SMOOTH-MOEA
Simulation Model for Optimized Operation and Topology of Hybrid energy systems – Multi-Objective Evolutionary Algorithm
What does SMOOTH-MOEA help with?
SMOOTH-MOEA was developed by RLI scientists to model and optimize energy systems.
Who is the tool suitable for?
SMOOTH-MOEA is suitable for actors from the research and consulting field who want to solve complex optimization problems in the field of hybrid energy systems.
How does SMOOTH-MOEA work?
In SMOOTH, an energy system is abstracted to its various technical components, which allows detailed modeling (including non-linear and state-dependent behaviors as well as the tracking of arbitrary states of the components). SMOOTH uses the OEMOF framework with mixed-integer optimization and has been used in the past for the simulation of hydrogen energy systems, among others.
Using the Multi-Objective Evolutionary Algorithm (MOEA), the energy system can be optimized for costs and emissions, as well as to determine suitable trade-offs from various optimization goals. For this purpose, NSGA-II is used to determine the so-called pareto-optimal front by gradually changing components (design optimization).
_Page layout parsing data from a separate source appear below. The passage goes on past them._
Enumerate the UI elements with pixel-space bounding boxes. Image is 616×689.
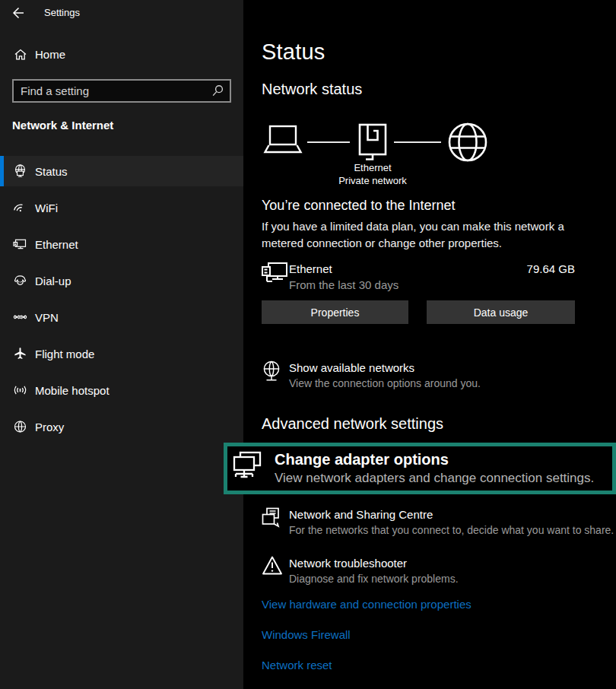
- wifi-icon: [13, 201, 27, 215]
- sidebar-item-label: Status: [35, 165, 68, 178]
- sharing-centre-subtitle: For the networks that you connect to, de…: [289, 524, 614, 536]
- diagram-connection-name: Ethernet: [325, 162, 420, 173]
- status-page: Status Network status Ethernet: [243, 0, 616, 689]
- sidebar-item-label: VPN: [35, 311, 59, 324]
- internet-globe-icon: [447, 122, 488, 163]
- ethernet-monitor-icon: [13, 237, 27, 252]
- link-windows-firewall[interactable]: Windows Firewall: [262, 628, 351, 641]
- sidebar-item-home[interactable]: Home: [0, 43, 243, 68]
- sidebar-item-label: Dial-up: [35, 275, 71, 287]
- page-title: Status: [262, 40, 325, 65]
- sharing-centre-title[interactable]: Network and Sharing Centre: [289, 508, 433, 521]
- sidebar-item-dialup[interactable]: Dial-up: [0, 265, 243, 296]
- warning-triangle-icon[interactable]: [262, 555, 283, 576]
- sidebar-item-flight-mode[interactable]: Flight mode: [0, 338, 243, 369]
- search-input[interactable]: [14, 81, 211, 101]
- available-networks-icon[interactable]: [262, 360, 281, 383]
- connection-line: [307, 141, 350, 143]
- connection-status-heading: You’re connected to the Internet: [262, 198, 456, 214]
- app-title: Settings: [44, 7, 80, 18]
- search-box: [12, 79, 231, 103]
- properties-button[interactable]: Properties: [262, 300, 408, 324]
- sidebar-item-wifi[interactable]: WiFi: [0, 192, 243, 223]
- sidebar-item-ethernet[interactable]: Ethernet: [0, 229, 243, 259]
- status-globe-icon: [13, 164, 27, 179]
- settings-window: Settings Home Network & Internet: [0, 0, 616, 689]
- connection-line: [394, 141, 441, 143]
- data-usage-button[interactable]: Data usage: [427, 300, 575, 324]
- airplane-icon: [13, 347, 27, 361]
- ethernet-plug-icon: [357, 123, 388, 161]
- network-status-heading: Network status: [262, 81, 362, 98]
- show-networks-title[interactable]: Show available networks: [289, 361, 414, 374]
- sidebar-item-label: Home: [35, 48, 65, 61]
- show-networks-subtitle: View the connection options around you.: [289, 377, 481, 389]
- selection-indicator: [0, 156, 4, 186]
- sharing-centre-icon[interactable]: [262, 507, 282, 528]
- diagram-network-type: Private network: [325, 175, 420, 186]
- laptop-icon: [262, 125, 304, 158]
- sidebar-section-heading: Network & Internet: [12, 119, 113, 132]
- change-adapter-options-item[interactable]: Change adapter options View network adap…: [224, 443, 616, 494]
- sidebar-item-label: Mobile hotspot: [35, 384, 110, 397]
- connection-status-body: If you have a limited data plan, you can…: [262, 218, 605, 252]
- sidebar-item-mobile-hotspot[interactable]: Mobile hotspot: [0, 375, 243, 405]
- troubleshooter-title[interactable]: Network troubleshooter: [289, 557, 407, 570]
- link-network-reset[interactable]: Network reset: [262, 659, 332, 672]
- usage-period: From the last 30 days: [289, 278, 398, 291]
- link-view-hardware-properties[interactable]: View hardware and connection properties: [262, 598, 472, 611]
- search-icon[interactable]: [211, 84, 224, 97]
- hotspot-icon: [13, 383, 27, 398]
- sidebar-item-label: Proxy: [35, 421, 64, 433]
- sidebar-item-proxy[interactable]: Proxy: [0, 411, 243, 442]
- sidebar-item-label: Flight mode: [35, 348, 94, 360]
- back-arrow-icon: [11, 6, 25, 20]
- sidebar-item-status[interactable]: Status: [0, 156, 243, 186]
- sidebar-item-vpn[interactable]: VPN: [0, 302, 243, 332]
- network-adapters-icon: [233, 451, 262, 486]
- sidebar-item-label: WiFi: [35, 202, 58, 214]
- back-button[interactable]: [11, 6, 25, 20]
- dialup-phone-icon: [13, 274, 27, 288]
- sidebar-item-label: Ethernet: [35, 238, 78, 251]
- home-icon: [14, 48, 27, 62]
- change-adapter-options-title: Change adapter options: [275, 451, 594, 468]
- usage-amount: 79.64 GB: [262, 262, 575, 275]
- troubleshooter-subtitle: Diagnose and fix network problems.: [289, 573, 459, 585]
- advanced-settings-heading: Advanced network settings: [262, 415, 443, 433]
- sidebar: Settings Home Network & Internet: [0, 0, 243, 689]
- proxy-globe-icon: [13, 420, 27, 434]
- vpn-icon: [13, 310, 27, 325]
- change-adapter-options-subtitle: View network adapters and change connect…: [275, 470, 594, 486]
What examples of use are there?
MOEA was developed as part of a master’s thesis entitled “Multi-Objective Optimization of Micro Grids using Evolutionary Algorithms (Wanitschke 2014)” at RLI. Due to the large library of components of the hydrogen economy, SMOOTH-MOEA is used in many hydrogen projects, such as the HyStarter and HyExpert projects.
How can SMOOTH-MOEA be used?
The program code is written in the Python programming language and is freely available on the online service Github.